A round bandaid about the size of a quarter is stuck to my nose.
I find the dermatologist’s office in a maze of medical buildings. I know it’s the right place because her name is emphatically proclaimed in raised bronze letters by the door. I fill out four pages of forms and wait in the room named for that purpose along with twelve other women. What? Men don’t have skin?

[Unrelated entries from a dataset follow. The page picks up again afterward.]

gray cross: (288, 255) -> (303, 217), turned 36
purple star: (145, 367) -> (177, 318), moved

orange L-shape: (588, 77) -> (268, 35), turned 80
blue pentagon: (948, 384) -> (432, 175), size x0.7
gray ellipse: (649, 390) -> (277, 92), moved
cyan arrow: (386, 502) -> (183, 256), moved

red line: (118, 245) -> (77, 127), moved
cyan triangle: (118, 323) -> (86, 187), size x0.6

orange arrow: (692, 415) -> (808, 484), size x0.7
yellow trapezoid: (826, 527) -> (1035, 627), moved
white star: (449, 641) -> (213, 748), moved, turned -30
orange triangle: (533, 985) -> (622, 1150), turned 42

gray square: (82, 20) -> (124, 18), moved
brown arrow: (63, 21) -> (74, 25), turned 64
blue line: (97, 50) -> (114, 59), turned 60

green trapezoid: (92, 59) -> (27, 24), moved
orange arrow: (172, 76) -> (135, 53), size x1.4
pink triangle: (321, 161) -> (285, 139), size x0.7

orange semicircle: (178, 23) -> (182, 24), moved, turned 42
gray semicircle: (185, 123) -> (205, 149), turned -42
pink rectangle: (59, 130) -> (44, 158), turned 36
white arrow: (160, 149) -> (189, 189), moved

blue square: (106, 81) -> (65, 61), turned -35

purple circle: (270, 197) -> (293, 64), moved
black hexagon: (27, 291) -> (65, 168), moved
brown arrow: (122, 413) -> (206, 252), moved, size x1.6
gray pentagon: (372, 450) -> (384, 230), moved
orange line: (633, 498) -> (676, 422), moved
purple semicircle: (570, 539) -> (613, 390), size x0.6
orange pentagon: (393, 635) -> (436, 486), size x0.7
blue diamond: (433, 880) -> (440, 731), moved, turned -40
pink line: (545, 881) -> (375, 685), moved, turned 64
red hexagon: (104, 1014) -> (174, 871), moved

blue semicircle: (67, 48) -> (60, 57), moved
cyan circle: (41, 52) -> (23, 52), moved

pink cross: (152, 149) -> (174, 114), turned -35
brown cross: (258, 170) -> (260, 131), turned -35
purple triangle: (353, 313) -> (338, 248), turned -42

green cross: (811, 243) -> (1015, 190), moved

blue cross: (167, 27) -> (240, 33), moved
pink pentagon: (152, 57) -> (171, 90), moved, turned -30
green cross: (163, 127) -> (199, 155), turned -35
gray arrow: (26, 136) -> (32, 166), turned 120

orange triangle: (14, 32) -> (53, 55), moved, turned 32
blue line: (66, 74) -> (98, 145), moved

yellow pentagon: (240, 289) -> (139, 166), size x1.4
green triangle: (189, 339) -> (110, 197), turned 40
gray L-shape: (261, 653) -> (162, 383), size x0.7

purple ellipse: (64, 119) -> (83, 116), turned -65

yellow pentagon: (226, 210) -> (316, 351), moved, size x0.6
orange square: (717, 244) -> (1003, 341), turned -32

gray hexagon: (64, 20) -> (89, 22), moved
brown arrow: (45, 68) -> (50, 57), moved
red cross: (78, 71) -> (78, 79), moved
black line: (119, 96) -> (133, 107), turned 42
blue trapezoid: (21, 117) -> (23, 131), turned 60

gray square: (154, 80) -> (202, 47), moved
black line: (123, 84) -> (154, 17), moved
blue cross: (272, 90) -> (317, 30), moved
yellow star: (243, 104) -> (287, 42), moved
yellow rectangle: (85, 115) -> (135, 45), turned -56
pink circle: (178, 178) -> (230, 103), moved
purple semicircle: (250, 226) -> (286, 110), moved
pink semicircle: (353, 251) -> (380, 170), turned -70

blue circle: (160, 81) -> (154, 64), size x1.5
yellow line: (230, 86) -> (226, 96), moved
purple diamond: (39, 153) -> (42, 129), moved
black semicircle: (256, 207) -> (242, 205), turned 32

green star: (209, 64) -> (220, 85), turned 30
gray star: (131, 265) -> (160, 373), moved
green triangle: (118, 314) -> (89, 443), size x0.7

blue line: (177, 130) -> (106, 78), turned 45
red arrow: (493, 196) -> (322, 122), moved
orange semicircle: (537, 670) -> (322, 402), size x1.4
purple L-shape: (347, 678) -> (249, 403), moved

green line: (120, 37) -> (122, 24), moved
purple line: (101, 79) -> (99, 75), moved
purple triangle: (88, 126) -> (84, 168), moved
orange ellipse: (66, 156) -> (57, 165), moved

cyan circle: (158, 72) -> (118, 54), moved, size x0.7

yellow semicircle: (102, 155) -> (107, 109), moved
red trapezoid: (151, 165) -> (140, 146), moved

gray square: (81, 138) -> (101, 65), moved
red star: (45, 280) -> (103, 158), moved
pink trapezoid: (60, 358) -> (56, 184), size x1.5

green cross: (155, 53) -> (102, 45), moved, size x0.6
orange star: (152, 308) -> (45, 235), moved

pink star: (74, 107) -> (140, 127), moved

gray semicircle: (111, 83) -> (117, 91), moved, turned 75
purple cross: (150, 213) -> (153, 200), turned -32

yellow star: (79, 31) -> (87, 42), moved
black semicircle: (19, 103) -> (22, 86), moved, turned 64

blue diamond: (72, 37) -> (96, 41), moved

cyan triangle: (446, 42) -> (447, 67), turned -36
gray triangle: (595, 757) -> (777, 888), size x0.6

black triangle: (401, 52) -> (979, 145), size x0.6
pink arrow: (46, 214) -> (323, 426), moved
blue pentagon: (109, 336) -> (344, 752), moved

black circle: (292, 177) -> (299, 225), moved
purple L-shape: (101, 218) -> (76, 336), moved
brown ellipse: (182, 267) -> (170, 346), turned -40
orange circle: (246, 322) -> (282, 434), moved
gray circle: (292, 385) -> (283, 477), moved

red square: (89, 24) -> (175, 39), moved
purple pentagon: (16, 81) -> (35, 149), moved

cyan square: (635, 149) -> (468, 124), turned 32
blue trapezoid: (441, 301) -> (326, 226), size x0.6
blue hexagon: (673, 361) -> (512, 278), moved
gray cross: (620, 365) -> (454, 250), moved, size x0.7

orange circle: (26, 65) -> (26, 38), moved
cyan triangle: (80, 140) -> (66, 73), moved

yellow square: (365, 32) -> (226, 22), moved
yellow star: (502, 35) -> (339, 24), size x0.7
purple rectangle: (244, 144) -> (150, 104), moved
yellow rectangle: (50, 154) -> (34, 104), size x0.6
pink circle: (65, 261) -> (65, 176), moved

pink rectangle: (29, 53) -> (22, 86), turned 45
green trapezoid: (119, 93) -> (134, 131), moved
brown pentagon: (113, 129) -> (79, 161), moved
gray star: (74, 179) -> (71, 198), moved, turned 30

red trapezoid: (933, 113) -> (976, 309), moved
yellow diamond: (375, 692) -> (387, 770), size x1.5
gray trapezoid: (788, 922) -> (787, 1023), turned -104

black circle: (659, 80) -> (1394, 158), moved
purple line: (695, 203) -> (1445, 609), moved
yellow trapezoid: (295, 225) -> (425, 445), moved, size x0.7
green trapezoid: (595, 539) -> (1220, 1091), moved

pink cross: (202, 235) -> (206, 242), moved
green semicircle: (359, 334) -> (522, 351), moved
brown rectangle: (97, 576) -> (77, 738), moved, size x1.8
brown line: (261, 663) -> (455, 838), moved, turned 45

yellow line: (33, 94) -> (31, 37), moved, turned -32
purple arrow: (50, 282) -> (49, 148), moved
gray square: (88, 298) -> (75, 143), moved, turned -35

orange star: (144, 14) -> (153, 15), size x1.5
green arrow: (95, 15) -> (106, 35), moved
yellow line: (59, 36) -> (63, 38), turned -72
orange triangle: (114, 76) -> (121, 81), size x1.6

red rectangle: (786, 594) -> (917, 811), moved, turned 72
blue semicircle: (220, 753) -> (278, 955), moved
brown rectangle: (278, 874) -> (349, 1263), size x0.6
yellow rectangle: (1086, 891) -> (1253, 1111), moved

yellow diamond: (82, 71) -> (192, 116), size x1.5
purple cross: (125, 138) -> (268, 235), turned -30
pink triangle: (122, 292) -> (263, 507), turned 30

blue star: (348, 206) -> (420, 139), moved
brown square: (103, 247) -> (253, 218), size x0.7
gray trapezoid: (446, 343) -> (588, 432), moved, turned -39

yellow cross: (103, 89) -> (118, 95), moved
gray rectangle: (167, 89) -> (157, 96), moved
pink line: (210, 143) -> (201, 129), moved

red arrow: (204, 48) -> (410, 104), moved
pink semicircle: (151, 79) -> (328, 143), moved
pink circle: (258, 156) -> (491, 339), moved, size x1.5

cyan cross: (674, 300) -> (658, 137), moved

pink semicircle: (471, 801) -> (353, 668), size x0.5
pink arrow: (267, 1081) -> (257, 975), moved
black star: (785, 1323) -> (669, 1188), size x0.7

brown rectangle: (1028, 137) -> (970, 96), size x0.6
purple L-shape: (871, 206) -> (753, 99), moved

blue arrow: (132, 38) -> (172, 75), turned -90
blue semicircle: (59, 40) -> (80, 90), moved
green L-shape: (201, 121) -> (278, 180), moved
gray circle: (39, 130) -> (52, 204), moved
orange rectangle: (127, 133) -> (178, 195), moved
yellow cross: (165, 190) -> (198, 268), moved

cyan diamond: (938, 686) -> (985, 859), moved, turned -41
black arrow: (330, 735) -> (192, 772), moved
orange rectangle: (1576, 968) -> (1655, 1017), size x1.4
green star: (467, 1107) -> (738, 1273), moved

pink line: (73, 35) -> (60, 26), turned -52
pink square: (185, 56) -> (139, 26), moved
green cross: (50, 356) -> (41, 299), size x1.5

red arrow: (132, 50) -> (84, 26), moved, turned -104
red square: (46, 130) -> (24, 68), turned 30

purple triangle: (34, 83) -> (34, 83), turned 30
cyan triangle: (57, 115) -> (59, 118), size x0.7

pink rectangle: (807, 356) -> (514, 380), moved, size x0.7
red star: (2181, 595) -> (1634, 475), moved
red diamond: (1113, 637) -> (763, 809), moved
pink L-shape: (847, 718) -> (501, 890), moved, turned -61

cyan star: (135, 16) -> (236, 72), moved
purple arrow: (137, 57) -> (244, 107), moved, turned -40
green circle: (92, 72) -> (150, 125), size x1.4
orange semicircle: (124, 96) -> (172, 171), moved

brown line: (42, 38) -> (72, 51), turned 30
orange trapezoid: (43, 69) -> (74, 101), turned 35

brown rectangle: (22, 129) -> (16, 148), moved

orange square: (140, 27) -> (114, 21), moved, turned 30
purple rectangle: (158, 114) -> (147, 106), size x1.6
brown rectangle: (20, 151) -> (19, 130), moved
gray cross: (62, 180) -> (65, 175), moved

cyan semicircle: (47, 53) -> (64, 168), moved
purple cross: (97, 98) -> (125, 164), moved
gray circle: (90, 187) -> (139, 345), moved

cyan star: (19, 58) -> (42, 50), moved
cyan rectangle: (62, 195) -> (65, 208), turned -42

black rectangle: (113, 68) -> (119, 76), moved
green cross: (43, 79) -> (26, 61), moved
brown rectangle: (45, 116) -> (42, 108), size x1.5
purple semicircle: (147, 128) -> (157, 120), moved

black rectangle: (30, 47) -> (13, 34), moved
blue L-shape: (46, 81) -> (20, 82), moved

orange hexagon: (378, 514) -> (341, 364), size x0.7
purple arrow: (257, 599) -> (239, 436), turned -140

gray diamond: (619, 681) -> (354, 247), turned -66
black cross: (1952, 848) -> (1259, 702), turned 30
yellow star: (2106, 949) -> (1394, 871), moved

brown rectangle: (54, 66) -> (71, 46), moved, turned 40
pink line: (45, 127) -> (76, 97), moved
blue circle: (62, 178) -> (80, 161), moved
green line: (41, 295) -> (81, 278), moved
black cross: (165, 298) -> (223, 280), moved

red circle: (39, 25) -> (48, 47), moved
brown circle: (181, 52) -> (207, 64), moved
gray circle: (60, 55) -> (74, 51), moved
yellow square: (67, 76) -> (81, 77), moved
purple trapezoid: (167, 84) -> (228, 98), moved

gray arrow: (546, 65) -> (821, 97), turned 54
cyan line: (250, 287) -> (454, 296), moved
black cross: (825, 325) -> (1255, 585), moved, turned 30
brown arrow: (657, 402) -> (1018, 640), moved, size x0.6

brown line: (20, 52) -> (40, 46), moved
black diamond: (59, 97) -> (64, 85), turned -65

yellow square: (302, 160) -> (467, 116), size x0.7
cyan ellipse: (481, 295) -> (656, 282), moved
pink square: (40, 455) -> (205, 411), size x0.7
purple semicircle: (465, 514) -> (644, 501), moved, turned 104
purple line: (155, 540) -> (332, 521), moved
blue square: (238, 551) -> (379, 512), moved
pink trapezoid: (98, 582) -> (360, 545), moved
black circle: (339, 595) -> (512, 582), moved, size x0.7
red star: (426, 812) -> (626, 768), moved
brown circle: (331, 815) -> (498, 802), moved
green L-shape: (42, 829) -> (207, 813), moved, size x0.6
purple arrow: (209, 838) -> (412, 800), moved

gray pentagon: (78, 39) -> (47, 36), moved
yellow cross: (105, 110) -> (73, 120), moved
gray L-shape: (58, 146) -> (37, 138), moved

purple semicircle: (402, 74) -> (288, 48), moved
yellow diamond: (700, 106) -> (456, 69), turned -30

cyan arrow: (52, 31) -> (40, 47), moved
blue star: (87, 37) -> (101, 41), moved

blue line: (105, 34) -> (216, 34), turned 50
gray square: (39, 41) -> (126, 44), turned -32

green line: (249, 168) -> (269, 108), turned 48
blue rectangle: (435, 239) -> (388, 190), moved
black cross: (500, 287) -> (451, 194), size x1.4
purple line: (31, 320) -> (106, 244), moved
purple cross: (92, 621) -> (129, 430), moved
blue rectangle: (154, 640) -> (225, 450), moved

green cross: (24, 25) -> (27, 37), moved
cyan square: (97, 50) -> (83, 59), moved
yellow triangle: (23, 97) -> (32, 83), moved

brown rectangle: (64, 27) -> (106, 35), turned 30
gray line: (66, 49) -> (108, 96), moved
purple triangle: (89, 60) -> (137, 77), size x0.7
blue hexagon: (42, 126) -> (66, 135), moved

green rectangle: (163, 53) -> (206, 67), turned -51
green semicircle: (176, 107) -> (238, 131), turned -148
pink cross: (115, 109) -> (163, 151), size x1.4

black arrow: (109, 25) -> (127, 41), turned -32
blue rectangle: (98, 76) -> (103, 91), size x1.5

I don’t get to see the dermatologist.
My guess is she’s presently behind a curtain in Oz. However, the physician’s assistant is available. Another woman (the physician’s assistant’s assistant?) inserts a needle into the side of my nose to numb it. I feel a little woozy so the P.A. A. tilts the chair back until my head is way lower than my feet in order to embarrass me into feeling better. She also gives me a little battery-powered fan so I can blow wind into my face. Then the two of them high-tail-it out of the room. What? Am I radioactive?
I’m told it will be a week to ten days before the results come back from the lab. The area of concern is small, only about the size of a dull pencil’s point. Chances are it’s basal cell which is not life threatening by any stretch, or it’s nothing at all. I’m supposed to wear this thing on my nose for a week, which seems a bit excessive to me.
But who am I to argue.
I remember when a bandaid on my face would make me self-conscious. That was a very long time ago. The great thing about “maturity” is you don’t give a flying whoop what’s on your face, as long as you’re healthy. So, as the saying goes, I’m good to go. Go where?
Outta here, that’s where!
I’ve got a signed contract on my house, and Felix has gathered up his cash and is ready to part with it. All that’s left is for the attorney to say the title search is done. My attorney . . . She looks like she should be texting her middle school pals instead of handling real estate transactions. When I was outlining the conditions of the sale, I half-expected her to break in with “OMG, he’s paying cash? LOL!”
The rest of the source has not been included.